Provided herein is a recombinant SARS-CoV-2 construct capable of interfering with SARS-CoV-2 replication (e.g., SARS-CoV-2 TIP), comprising: (a) a 5′UTR region comprising at least 100 nucleotides of a SARS-Cov-2 5′UTR or a variant thereof, (b) an optional intervening sequence, and (c) a 3′UTR region comprising at least 100 nucleotides of a SARS-Cov-2 3′UTR or a variant thereof, wherein the recombinant SARS-CoV-2 construct cannot replicate by itself, wherein the recombinant SARS-CoV-2 construct can replicate in the presence of SARS-CoV-2. In some embodiments, the intervening sequence has a length of about 1 base pairs (bp) to about 29000 bp, including for example about any of 1-25000, 1-20000, 1-15000, 1-10000, 1-900, 1-800, 1-700, 1-600, 1-500, 1-400, 1-300, 1-200, or 1-100 bp. In some embodiments, the intervening sequence comprises a SARS-CoV-2 sequence, a heterologous sequence, or a combination thereof. In some embodiments, the SARS-CoV-2 sequence does not encode a functional viral protein. In some embodiments, the recombinant SARS-CoV-2 construct comprises a packaging signal for SAR-CoV-2. In some embodiments, the packaging signal comprises stem loop 5 in the SARS-CoV-2 5′UTR. In some embodiments, the recombinant SARS-CoV-2 construct comprises a 3′ modification or 3′ extended sequence (such as a polyA sequence or a signaling sequence or polyA addition). In some embodiments, the recombinant SARS-CoV-2 construct comprises a 5′ modification (such as a 5′ methyl cap). In some embodiments, the recombinant SARS-CoV-2 construct genomic RNA is produced at a higher rate than SARS-CoV-2 genomic RNA when present in a host cell infected with SARS-CoV-2, such that the ratio of the construct SAR-CoV-2 genomic RNA to the SARS-CoV-2 genomic RNA is greater than 1 in the cell. In some embodiments, the recombinant SARS-CoV-2 construct has a same or lower transmission frequency than SARS-CoV-2. In some embodiments, the recombinant SARS-CoV-2 construct has a higher transmission frequency than SARS-CoV-2. In some embodiments, the recombinant SARS-CoV-2 construct is packaged with the same or a higher efficiency than SARS-CoV-2 when present in a host cell infected with SARS-CoV-2. In some embodiments, the recombinant SARS-CoV-2 construct has a basic reproduction ratio (R) >1.

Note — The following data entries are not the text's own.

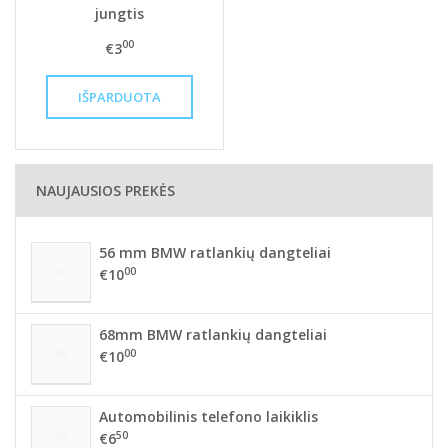
jungtis
00
€3
NAUJAUSIOS PREKĖS
56 mm BMW ratlankių dangteliai
00
€10
68mm BMW ratlankių dangteliai
00
€10
Automobilinis telefono laikiklis
50
€6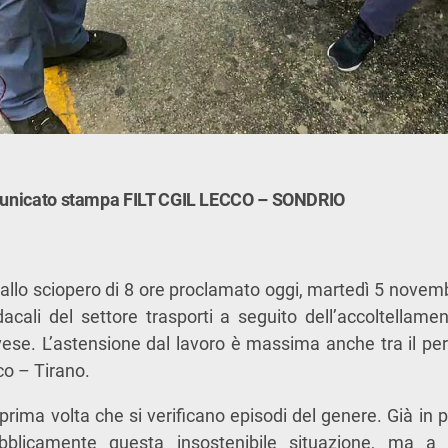
comunicato stampa FILT CGIL LECCO – SONDRIO
allo sciopero di 8 ore proclamato oggi, martedì 5 novemb
acali del settore trasporti a seguito dell’accoltellam
ese. L’astensione dal lavoro è massima anche tra il per
co – Tirano.
prima volta che si verificano episodi del genere. Già in 
blicamente questa insostenibile situazione, ma a 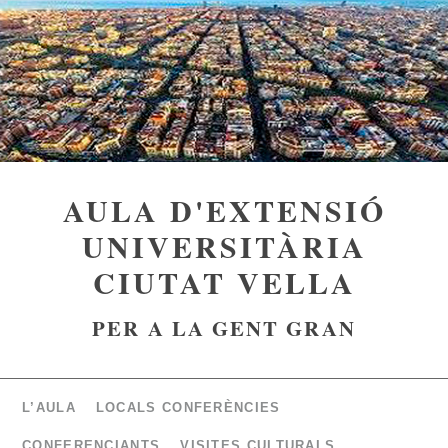
AULA D'EXTENSIÓ
UNIVERSITÀRIA
CIUTAT VELLA
PER A LA GENT GRAN
L’AULA
LOCALS CONFERÈNCIES
CONFERENCIANTS
VISITES CULTURALS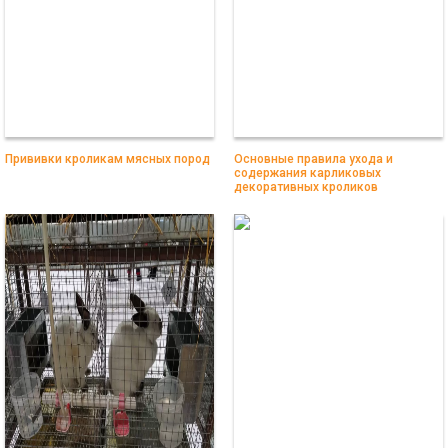
Прививки кроликам мясных пород
Основные правила ухода и
содержания карликовых
декоративных кроликов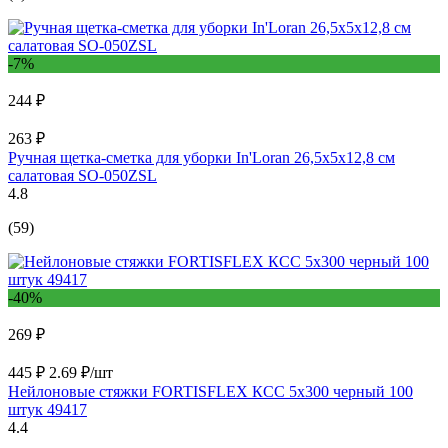
-7%
244 ₽
263 ₽
Ручная щетка-сметка для уборки In'Loran 26,5х5х12,8 см
салатовая SO-050ZSL
4.8
(59)
-40%
269 ₽
445 ₽
2.69 ₽/шт
Нейлоновые стяжки FORTISFLEX КСС 5х300 черный 100
штук 49417
4.4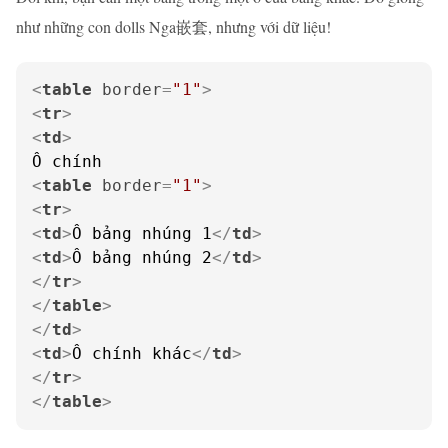
như những con dolls Nga嵌套, nhưng với dữ liệu!
<
table
border
=
"1"
>
<
tr
>
<
td
>
<
table
border
=
"1"
>
<
tr
>
<
td
>
Ô bảng nhúng 1
</
td
>
<
td
>
Ô bảng nhúng 2
</
td
>
</
tr
>
</
table
>
</
td
>
<
td
>
Ô chính khác
</
td
>
</
tr
>
</
table
>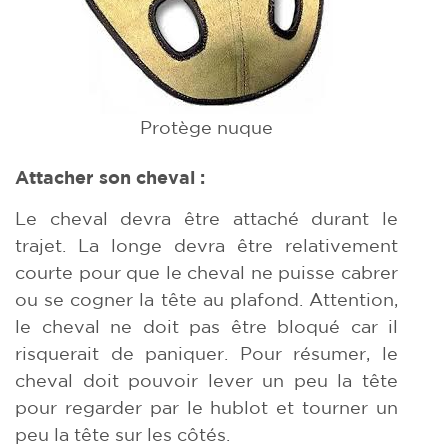
Protège nuque
Attacher son cheval :
Le cheval devra être attaché durant le
trajet. La longe devra être relativement
courte pour que le cheval ne puisse cabrer
ou se cogner la tête au plafond. Attention,
le cheval ne doit pas être bloqué car il
risquerait de paniquer. Pour résumer, le
cheval doit pouvoir lever un peu la tête
pour regarder par le hublot et tourner un
peu la tête sur les côtés.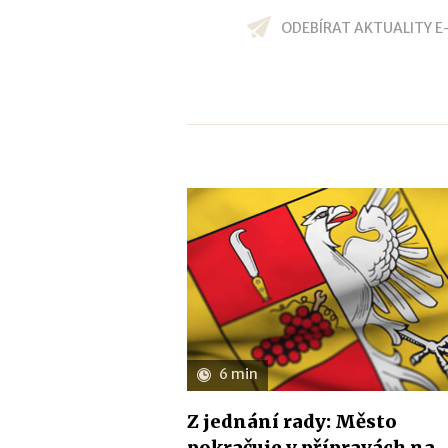
ODEBÍRAT AKTUALITY E
6 min
Z jednání rady: Město
pokračuje v přípravách na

In some embodiments, provided herein is a recombinant SARS-CoV-2 construct capable of interfering with SARS-CoV-2 replication (e.g., SARS-CoV-2 TIP), comprising: (a) a 5′UTR region comprising nucleotides 1-265 of SEQ ID NO: 1 or a variant thereof, (b) an intervening sequence, and (c) a 3′UTR region comprising nucleotides 29675-29870 or nucleotides 29675-29903 of SEQ ID NO: 1 or a variant thereof, wherein the recombinant SARS-CoV-2 construct cannot replicate by itself, wherein the recombinant SARS-CoV-2 construct can replicate in the presence of infective SARS-CoV-2, and wherein the intervening sequence is about 1 base pairs (bp) to about 29000 bp. In some embodiments, the total length of the 5′UTR region, the optional intervening sequence, and the 3′UTR region in the recombinant SARS-CoV-2 construct is about 2000 bp to about 3500 bp, such as about 2100 bp. In some embodiments, the intervening sequence comprises a SARS-CoV-2 sequence, a heterologous sequence, or a combination thereof. In some embodiments, the SARS-CoV-2 sequence does not encode a functional viral protein. In some embodiments, the recombinant SARS-CoV-2 construct comprises a packaging signal for SAR-CoV-2. In some embodiments, the packaging signal comprises stem loop 5 in the SARS-CoV-2 5′UTR. In some embodiments, the recombinant SARS-CoV-2 construct comprises a 3′ modification or 3′ extended sequence (such as a polyA sequence or a signaling sequence or polyA addition). In some embodiments, the recombinant SARS-CoV-2 construct comprises a 5′ modification (such as a 5′ methyl cap).